Recent Actions by the Biden Administration
On March 11, 2021, Biden signed the American Rescue Act of 2021 into law, a $1.9 trillion stimulus package aimed at providing COVID-19 relief. The new law includes a provision to eliminate the statutory rebate cap for drug manufacturers under the Medicaid Drug Rebate Program (MDRP). Previously, rebates paid by drug manufacturers participating in the program could not exceed 100% of the average manufacturer price of the drug. However by eliminating the rebate cap, drug manufacturers may now have to pay states more than the amount that their Medicaid programs pay for the covered drug, which the CBO estimates could save Medicaid $15.9 billion over the next decade. This is the first major legislative action the administration has taken to address drug pricing since Biden took office at the beginning of the year.
In April, Biden signed two other bills—the Advancing Education on Biosimilars Act and Ensuring Innovation Act—that aim to support biosimilar use and generic competition in the pharmaceutical market. Despite these efforts, the changes from both laws are minor and unlikely to yield significant cost savings in the near future.

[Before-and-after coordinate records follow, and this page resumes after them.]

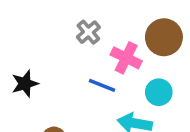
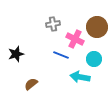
gray cross: (88, 32) -> (53, 24), turned 32

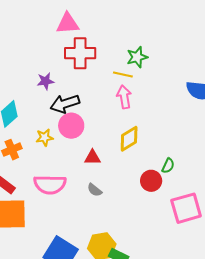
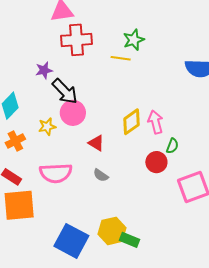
pink arrow: (124, 97) -> (156, 122), moved
black arrow: (65, 104) -> (65, 91), turned -112
red triangle: (92, 157) -> (96, 143), turned 36

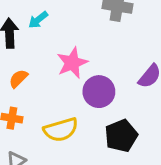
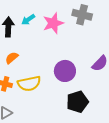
pink star: (72, 63) -> (53, 23), moved
yellow semicircle: (61, 130) -> (29, 84), moved

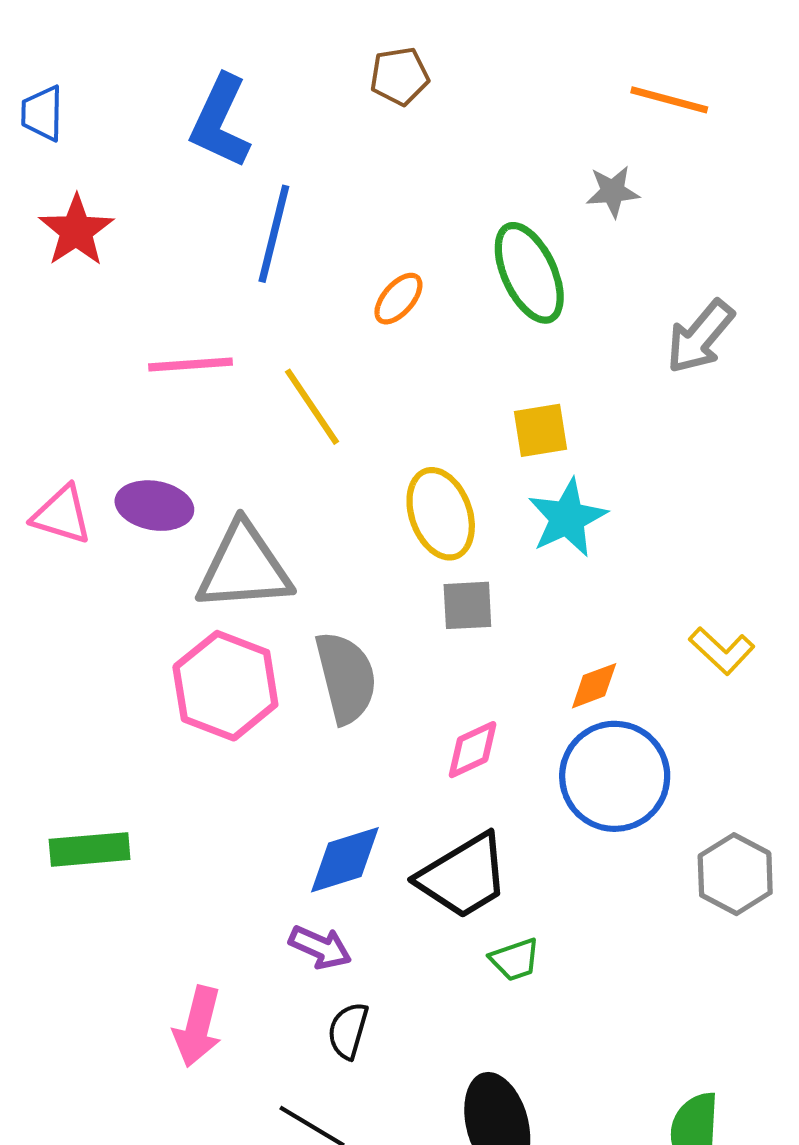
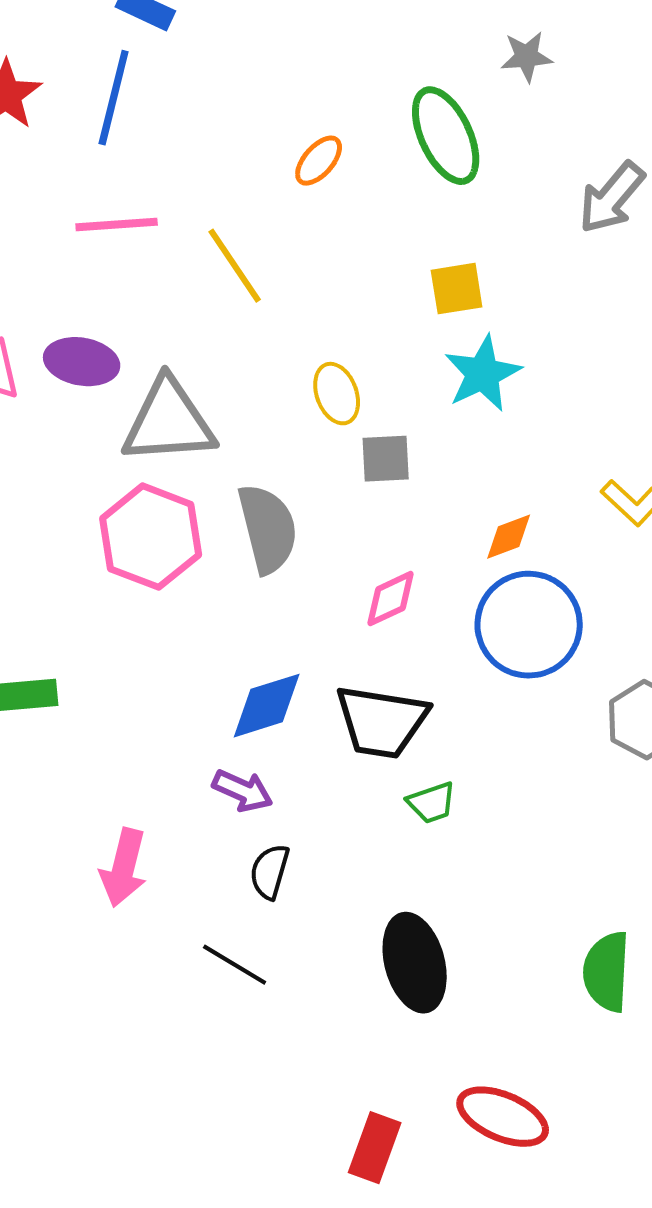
blue line: (274, 234) -> (114, 98), moved
yellow ellipse: (441, 514) -> (337, 394), moved, size x0.7
black trapezoid: (463, 876) -> (382, 722), turned 40

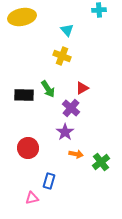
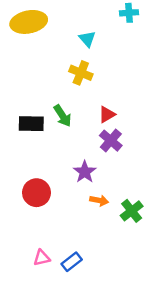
purple cross: (71, 108) -> (111, 141), moved
blue rectangle: (49, 181) -> (72, 262), moved, turned 35

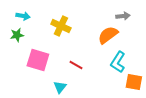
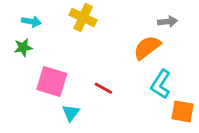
yellow cross: (61, 26) -> (83, 17), moved
cyan triangle: (60, 87) -> (71, 113), moved

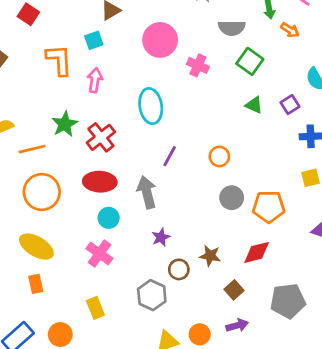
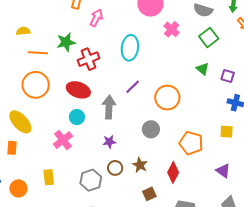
purple square: (290, 105) -> (228, 76), turned 32
orange circle: (219, 156) -> (167, 98), size x1.6
gray circle: (232, 198) -> (151, 129), moved
red diamond: (257, 252) -> (173, 172), turned -65

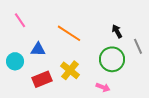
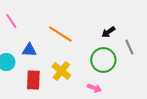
black arrow: (117, 31) -> (108, 32), turned -96
red rectangle: (42, 79) -> (33, 80), turned -66

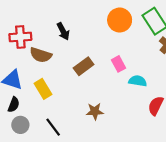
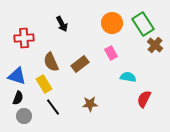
black arrow: (63, 31) -> (62, 24), moved
brown semicircle: (41, 55) -> (51, 62), moved, turned 48
pink rectangle: (118, 64) -> (111, 53), moved
black line: (53, 127) -> (53, 107), moved

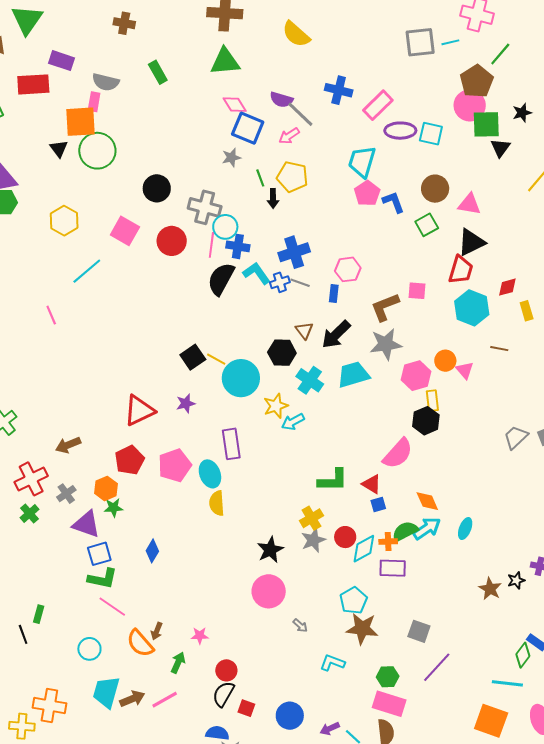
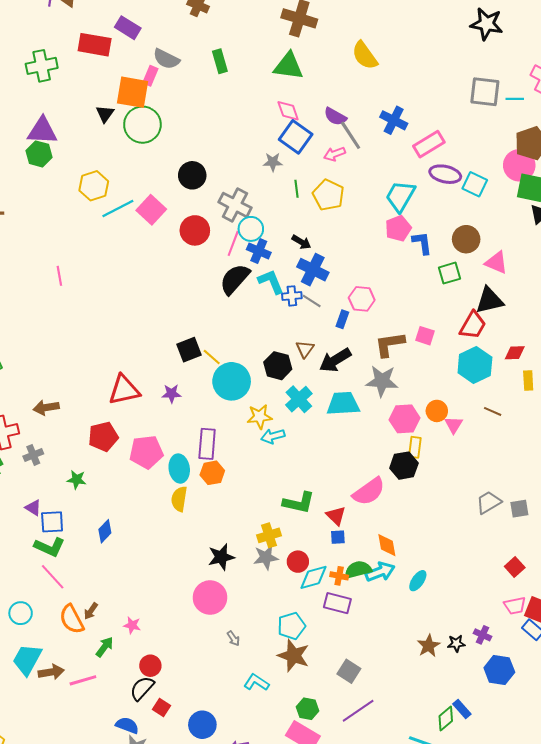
black arrow: (273, 198) -> (301, 242), moved, turned -72
blue cross: (294, 252) -> (313, 270), turned 32
cyan line: (87, 271) -> (118, 209), moved
orange hexagon: (106, 488) -> (212, 473), moved
purple triangle: (86, 524) -> (33, 508), moved, size x0.6

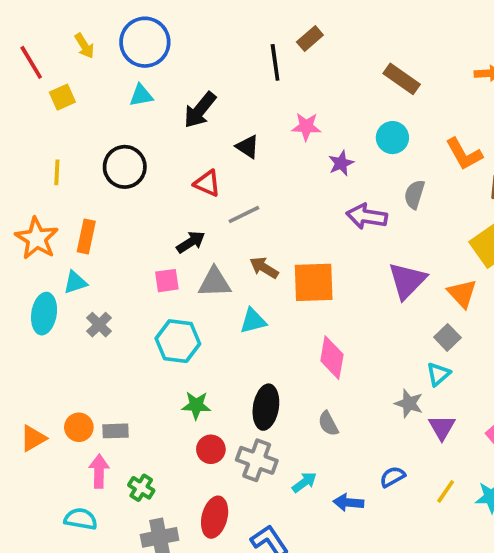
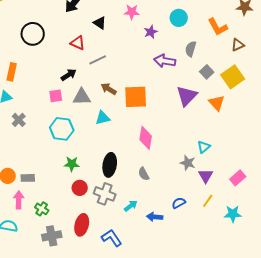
gray square: (447, 337) -> (207, 72), moved
yellow line: (446, 491) -> (208, 201), moved

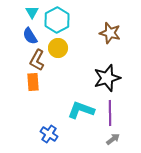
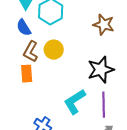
yellow circle: (58, 48) -> (54, 50), moved
cyan L-shape: (81, 110) -> (75, 102), turned -52

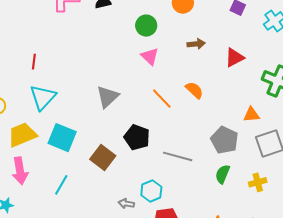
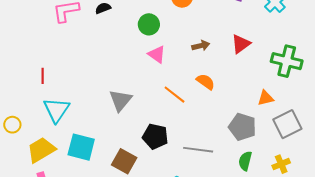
brown arrow: (196, 44) -> (201, 46), moved

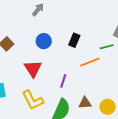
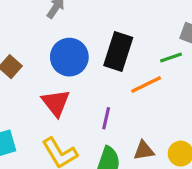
black rectangle: (74, 40) -> (118, 51), size x1.6
blue circle: (44, 41) -> (69, 57), size x1.5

Further, Biden’s wide-ranging COVID-19 relief package, the American Families Plan, aims to “lower prescription drug costs for everyone by letting Medicare negotiate prices.” Currently, the federal government is not permitted to negotiate the price of medications covered by Medicare. A CBO analysis estimates such negotiation could reduce the average price of these drugs by nearly 55 percent.
In addition to the various regulatory pathways that the Biden administration could take to reduce drug prices, Congress also could pass meaningful legislative reform. Despite the bipartisan support for addressing this issue, there is disagreement between Democrats and Republicans on how to do so.
The Elijah E. Cummings Lower Drug Costs Now Act (H.R. 3), introduced in 2019, would allow HHS to negotiate the prices of 25 brand name drugs under Medicare. With Biden’s recent call for Congress to take action this year to lower drug prices, Democratic lawmakers have reintroduced key provisions of H.R. 3, including allowing the federal government to negotiate prices for certain Medicare drugs and establishing inflationary rebates for drugs covered by Medicare Parts B and D. Based on a CBO analysis, allowing Medicare to negotiate drug pricing could lower spending by $456 billion over a decade. Republican lawmakers oppose the bill, arguing that lower prices could harm innovation in the market.
Additionally, while both the House and Senate have proposed plans to redesign Medicare Part D to lower out-of-pocket costs and premiums, their approaches are expected to have varied outcomes. Specifically, the CBO found that Prescription Drug Pricing Reduction Act of 2019 (S. 2543) would save the federal government $3.39 billion over a decade, while H.R. 3 would increase spending by $9 billion.
This is a rapidly developing issue, and IMPAQ’s experts will continue to monitor it and provide our insights.